Sicher Entfeuchten in der Elektronikfertigung
Trockene Luft – Fluch und Segen?

In 4.053 Metern Höhe auf einem antarktischen Plateau Namens „Ridge A“, liegt einer der nicht nur stillsten und kältesten, sondern auch einer der trockensten Fleckchen auf unserer Erde. Aber es gibt noch weitere „natürliche“ sehr trockene Orte auf unserer Erdoberfläche, wie etwa in Piado/Chile, wo es zum ersten Mal nach einer längeren Unterbrechung von 91 Jahren im Jahre 1936 wieder regnete.

Dipl.-Ing. Frank Schimmelmann & Stefan Meißner, ULT AG

Bei der Fertigung elektronischer Baugruppen und Verarbeitung von Bauteilen muss es nicht immer so trocken sein, dennoch ist bei bestimmten Prozessen eine geringe Feuchte der Prozessluft von großem Vorteil und unabdingbar für die Langlebigkeit und Funktionalität von Flachbaugruppen.
Die angestrebte Trockenheit der Prozessluft in der Elektronikfertigung muss unterschiedlich betrachtet werden. Während des Fertigungsprozesses spielt die Luftfeuchte eine eher untergeordnete Rolle. Baugruppen werden je nach Bearbeitungs-Station mal höherer, mal geringerer Luftfeuchte ausgesetzt. Während der Lagerung – vor allem der Langzeitlagerung elektronischer Komponenten und Leiterplatten − stellt die Luftfeuchtigkeit jedoch die größte Gefahr dar. Sie beeinflusst zwei Risiken: Oxidation und Diffusion der zum Teil sehr hochwertigen Flachbaugruppen und Leiterplatten.

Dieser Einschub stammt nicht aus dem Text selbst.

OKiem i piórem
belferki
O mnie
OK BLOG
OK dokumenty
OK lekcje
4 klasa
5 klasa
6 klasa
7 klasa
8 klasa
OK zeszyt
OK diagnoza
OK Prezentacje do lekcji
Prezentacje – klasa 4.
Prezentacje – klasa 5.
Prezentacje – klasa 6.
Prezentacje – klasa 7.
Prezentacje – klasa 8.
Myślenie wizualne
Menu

Baugruppen, die etwa für die Automobilindustrie oder Luft- und Raumfahrt produziert werden, sind in vielen Fällen mit einer Schutzlackierung gegen Korrosion und Oxidation überzogen. Was ist jedoch mit Baugruppen ohne oder nur partieller Schutzlackierung?

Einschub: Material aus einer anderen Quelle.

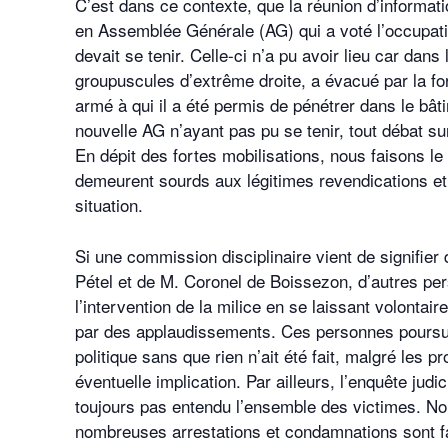
C’est dans ce contexte, que la réunion d’informati
en Assemblée Générale (AG) qui a voté l’occupat
devait se tenir. Celle-ci n’a pu avoir lieu car da
groupuscules d’extrême droite, a évacué par la f
armé à qui il a été permis de pénétrer dans le bât
nouvelle AG n’ayant pas pu se tenir, tout débat 
En dépit des fortes mobilisations, nous faisons l
demeurent sourds aux légitimes revendications e
situation.
Si une commission disciplinaire vient de signifier
Pétel et de M. Coronel de Boissezon, d’autres pe
l’intervention de la milice en se laissant volonta
par des applaudissements. Ces personnes poursuive
politique sans que rien n’ait été fait, malgré les 
éventuelle implication. Par ailleurs, l’enquête judi
toujours pas entendu l’ensemble des victimes. No
nombreuses arrestations et condamnations sont fa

Ein weiteres immer häufiger anzutreffendes Phänomen in der Elektronikfertigung, hervorgerufen durch die Halbleiterindustrie, ist der sogenannte „Last Buy“. Das bedeutet, dass einzelne Bauteile oder komplette Baugruppen für eine zukünftige Verfügbarkeit langfristig gelagert werden müssen, teilweise über eine Dauer von mehr als zehn Jahren. Den stärksten negativen Einfluss auf die Langzeitlagerung hat dabei die Luftfeuchtigkeit, denn Bauelemente und Leiterplatten sind bei auftretender Oxidation häufig nicht mehr lötbar.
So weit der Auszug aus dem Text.